ルイス・ハミルトンは散々な結果でしたが、撮らずにはいられません、ちょっとアーティスティックな感じで。
フォトグラファー同士は「今何周?」「後どんくらいで終わるかわかる?」など話し合いますが今どうなっているのか誰もわかりません(笑)
そこで巨大スクリーンを望遠レンズで見ると、残り10週、下手すると表彰台を撮影するパスを持っているのに戻ったら終わってしまっているかもしれないので、全力ダッシュでスタート地点に戻ります。
ギリギリ間に合い、ドライバーが帰ってきました、優勝はレッドブルのマックス・フェルスタッペン、ダントツでした
今F1の世界は「Drive to Survive – 栄光のグランプリ」がネットフリックス史上世界で一番人気のある番組になり、チームのスタッフまで有名人になっています。
二位は同じくレッドブルのセルジオ・ペレス、今年初のワンツーです。
そして三位のマクラーレン、ランド・ノリス、今年最初の表彰台で、無邪気な彼が嬉しそうだとなぜか周りも笑顔になります、女性人気も高い。
その影で、最後の最後でスピンしてしまい、ファンの期待に応えられなかった失意のフェラーリ、シャルル・ルクレール
レッドブルのドライバー時代に4度の世界チャンピオンになったドイツ人、セバスチャン・ベッテル、昔のチームメイトに「おめでとう」と声を掛けて行きました、彼は5ヶ国語以上を流暢に操りユーモア抜群、人気者です
この後「クーリング・ルーム」という小さな部屋でドライバーは少し休み、表彰式へ。
まず優勝したドライバーの出身国の国歌が流れますが、残念ながら日本の国歌が流れたことは無く、角田君が流してくれる事を願っています。
国歌が終わると、あの有名な曲とともにシャンパン・ファイトが始まります。
大はしゃぎのランド・ロリス
マックスとセルジオも楽しそう
ここまでレース開始が15:00、全て終わるのが18:00くらいでした。
全ドライバーがこの後インタビューに答える義務があり、小一時間くらい世界各国のメディアの質問に答え、これで本当に終わりです。

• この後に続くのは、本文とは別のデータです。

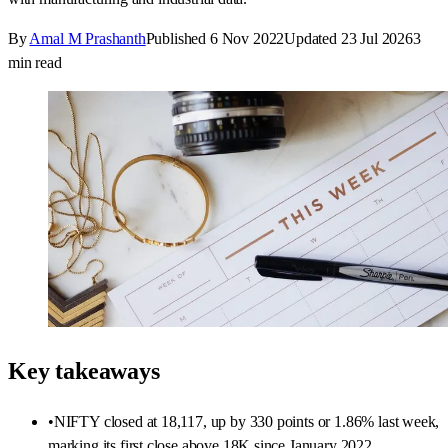
By
Amal M Prashanth
Published
6 Nov 2022
Updated
23 Jul 2026
3
min read
Key takeaways
•
NIFTY closed at 18,117, up by 330 points or 1.86% last week,
marking its first close above 18K since January 2022.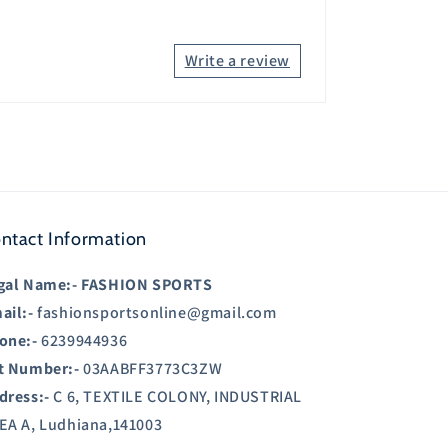
Write a review
ntact Information
gal Name:-
FASHION SPORTS
ail:-
fashionsportsonline@gmail.com
one:-
6239944936
t Number:-
03AABFF3773C3ZW
dress:-
C 6, TEXTILE COLONY, INDUSTRIAL
EA A, Ludhiana,141003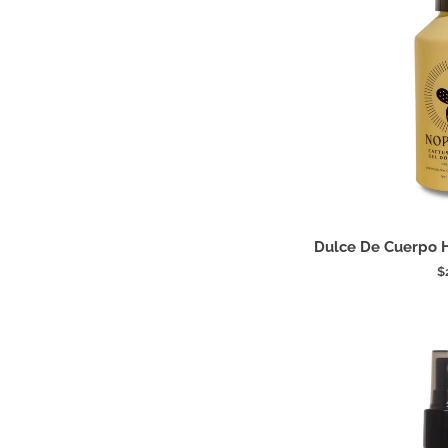
Add
Dulce
Dulce De Cuerpo 
De
$
Cuerpo
Hydrating
Shower
Gel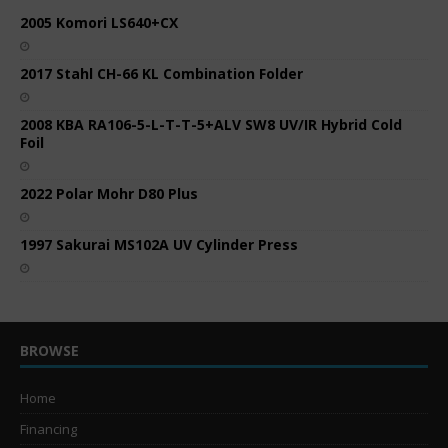
2005 Komori LS640+CX
2017 Stahl CH-66 KL Combination Folder
2008 KBA RA106-5-L-T-T-5+ALV SW8 UV/IR Hybrid Cold
Foil
2022 Polar Mohr D80 Plus
1997 Sakurai MS102A UV Cylinder Press
BROWSE
Home
Financing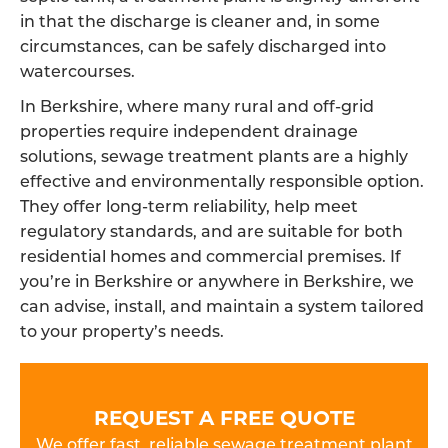
in that the discharge is cleaner and, in some
circumstances, can be safely discharged into
watercourses.
In Berkshire, where many rural and off-grid
properties require independent drainage
solutions, sewage treatment plants are a highly
effective and environmentally responsible option.
They offer long-term reliability, help meet
regulatory standards, and are suitable for both
residential homes and commercial premises. If
you’re in Berkshire or anywhere in Berkshire, we
can advise, install, and maintain a system tailored
to your property’s needs.
REQUEST A FREE QUOTE
We offer fast, reliable sewage treatment plant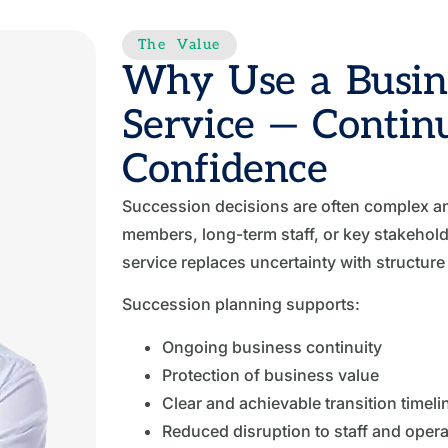
The Value
Why Use a Busine
Service — Contin
Confidence
Succession decisions are often complex an
members, long-term staff, or key stakehol
service replaces uncertainty with structur
Succession planning supports:
Ongoing business continuity
Protection of business value
Clear and achievable transition timeli
Reduced disruption to staff and opera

僕は晩御飯を食べてこの日の写真を全て編集、宿に帰ったのが深夜12時頃でしたが、大満足の4日間でした。
翌日はホテルスタッフも「チェック・アウトは何時でも良いからゆっくりしてきなよ」と他のF1を見にきている客たち(この辺一体のホテルに滞在してるのは全てF1ファン)とコーヒーを飲んでおしゃべりをしましたが皆良い人たちで、元々好きだったイタリアがさらに大好きになりました。
それにF1の世界はフォトグラファーだけでなくとも差別があるし、大変なことが多いだろう、と聞いていましたがどの人に話しかけても良い人ばかりでした。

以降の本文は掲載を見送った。